Today’s society teaches us to fear failure. Be perfect and successful, everyone will like you. Mess up and you’re doomed to a miserable existence.
Reality check: you don’t learn anything unless you fail.

As a young boy, Thomas Edison‘s teachers considered him a failure. And he failed literally thousands of times before inventing the light bulb. Michael Jordan said “I have failed over and over in my life and that is why I succeed.” Steve Jobs taught us that it’s ok to fail. He was a college dropout and fired tech executive.
Why are we terrified of failure? Why do we go to such lengths to avoid it?
One of my best choices in life was leaving the business world in 2001 to teach middle school. It was in this setting I realized fear of failure has grown out of control in our culture. Parents go to great lengths to prevent their children from experiencing failure. And heaven forbid they ever feel bad about themselves!
Shelby Smith was a good, solid ‘A’ student. The daily math homework was graded on completion, not accuracy, and was due at the beginning of class. One morning I received a frantic email from Mrs. Smith. Shelby had left her homework on the kitchen table. Mrs. Smith went to the trouble of scanning and sending the assignment to me. When Shelby received a zero for not having her homework in class, Mrs. Smith was irate. She went to the head of school, demanding I give her daughter credit for the assignment. The result? She looked like a loon to the administration and embarrassed her daughter.
It wasn’t Mrs. Smith’s job to turn in her daughter’s math homework. It was Shelby’s responsibility. Her mom acted like the world was going to end, but in the bigger picture, one zero on a 6th grade math assignment does not change the course of a child’s life. And guess what? Shelby didn’t forget her homework on the kitchen table again. She also earned an ‘A’ that quarter.

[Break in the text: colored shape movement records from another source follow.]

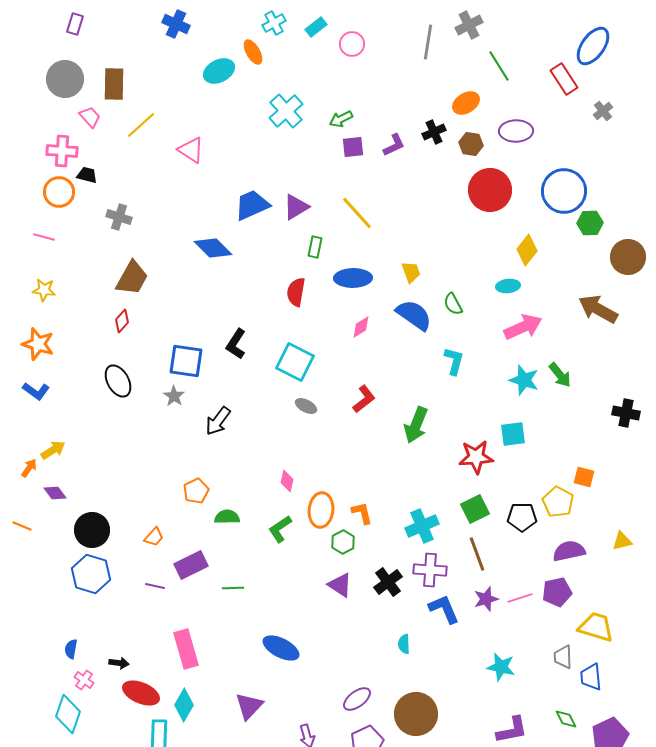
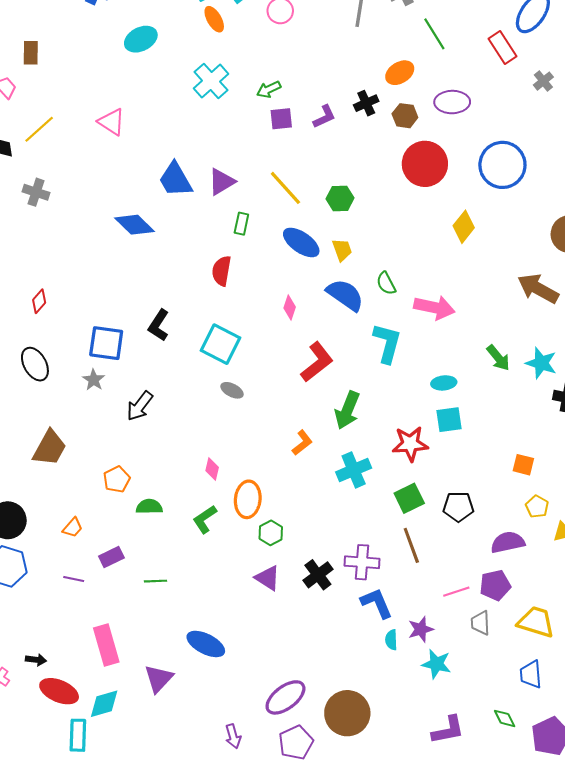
orange ellipse: (253, 52) -> (214, 19), moved
brown rectangle: (114, 84) -> (31, 53), size x0.7
yellow line: (141, 125) -> (39, 129), moved
blue trapezoid: (252, 205) -> (175, 180), turned -96
green hexagon: (590, 223) -> (340, 198), moved
brown trapezoid: (132, 278) -> (50, 448), moved
blue ellipse: (353, 278) -> (301, 242), moved, turned 36
cyan ellipse: (508, 286) -> (444, 383), moved
pink diamond: (361, 327) -> (290, 307), turned -40
pink arrow: (523, 327) -> (434, 307), moved, turned 36
cyan L-shape: (454, 361) -> (387, 343), size x1.4
cyan star: (524, 380) -> (541, 363), moved
red L-shape: (364, 399) -> (317, 362), moved, size x1.4
yellow pentagon: (558, 502) -> (537, 507), moved, size x0.7
orange L-shape: (362, 513) -> (302, 443), moved, turned 65
cyan cross: (422, 526) -> (354, 470), moved
purple rectangle: (191, 565) -> (111, 557), size x0.7
purple star: (486, 599) -> (421, 629), moved
cyan semicircle: (404, 644) -> (391, 640), moved
gray trapezoid: (563, 657) -> (480, 623), moved
purple ellipse: (357, 699) -> (285, 697), size x1.4
cyan diamond: (184, 705) -> (104, 704), turned 44
purple triangle: (249, 706) -> (159, 679), moved

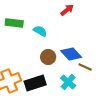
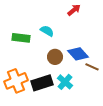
green rectangle: (14, 23) -> (21, 38), moved
cyan cross: (68, 82) -> (65, 82), moved

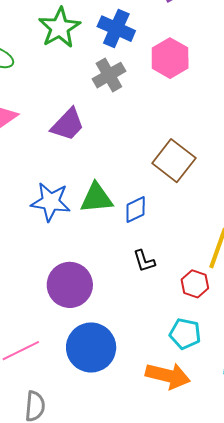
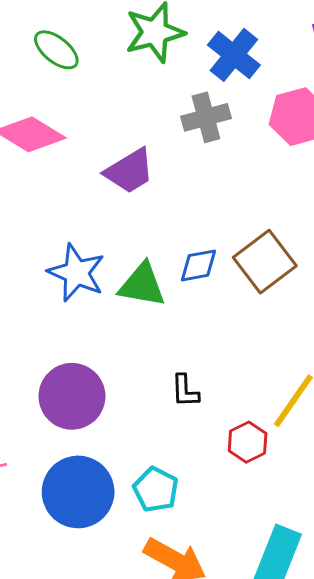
blue diamond: (136, 210) -> (199, 265), moved
cyan pentagon: (185, 334) -> (156, 490), moved

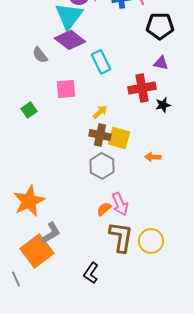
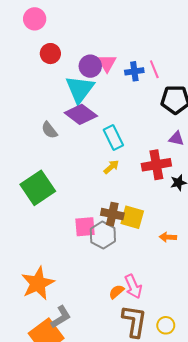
pink square: (66, 89) -> (85, 227), moved
green square: (29, 110) -> (38, 188), size x2.0
yellow arrow: (100, 112) -> (111, 167), moved
gray hexagon: (102, 166) -> (103, 235), moved
yellow circle: (151, 241) -> (166, 325), size x0.7

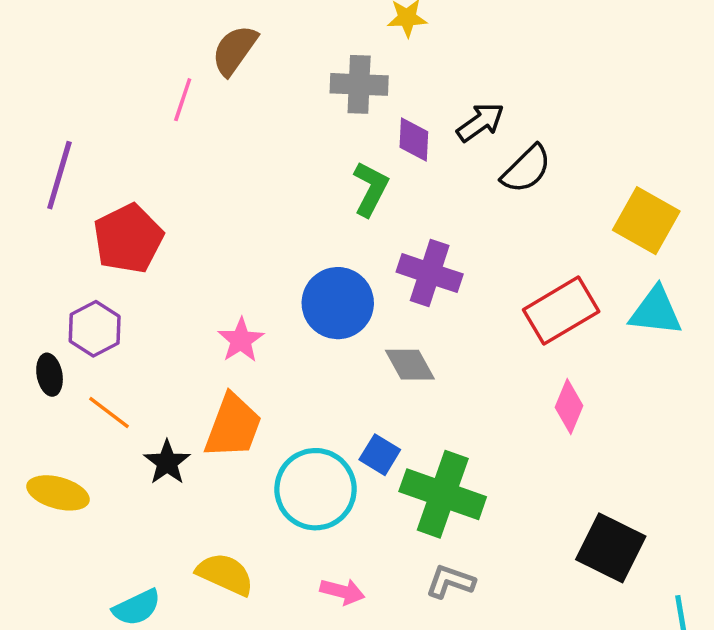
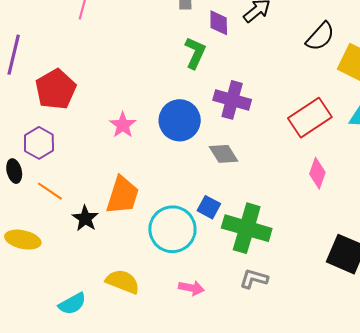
black semicircle: (526, 169) -> (320, 37), moved
pink star: (241, 340) -> (123, 125), moved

Parents, we’ve got to stop this ludicrous behavior. We are setting our kids up to fail later in life by not allowing them to fail when they’re young. They need to learn how to deal with failure. How to get back up when things go wrong.
Last week I was helping my 1st grader with a tricky question on his homework, and it was unpleasant. He was disrespectful. I calmly explained that if he wanted help with his homework he would need to change his attitude. He was going to have to finish this assignment on his own.
I got up and started making dinner. My son threw a fit. One of those tantrums that look more like an out-of-body experience. After realizing his demon-possessed screaming didn’t work, he calmed down and attempted as much of the assignment as he could. There was one part he couldn’t do, but he would have to bring it to school incomplete.
Results from this experience:
1) My son and I both learned that he is capable of doing more of the work independently. Now he rarely needs my help with assignments.
2) The little man received a consequence at school. Ever since, he’s been respectful and appreciative whenever he needs help with homework.
3) It was really hard for me to follow through and let him fail in this situation. I learned to stick to my guns and let go. Let reality be the teacher.
4) He experienced the feeling of failure. He felt bad about himself. He didn’t die. The world didn’t end either.
We can prevent this generation of kids from growing up to be people who can’t deal with failure.
Stop swooping in and fixing their mistakes.
Let them fail.
What are some examples of times you’ve let your kids fail? What was the outcome?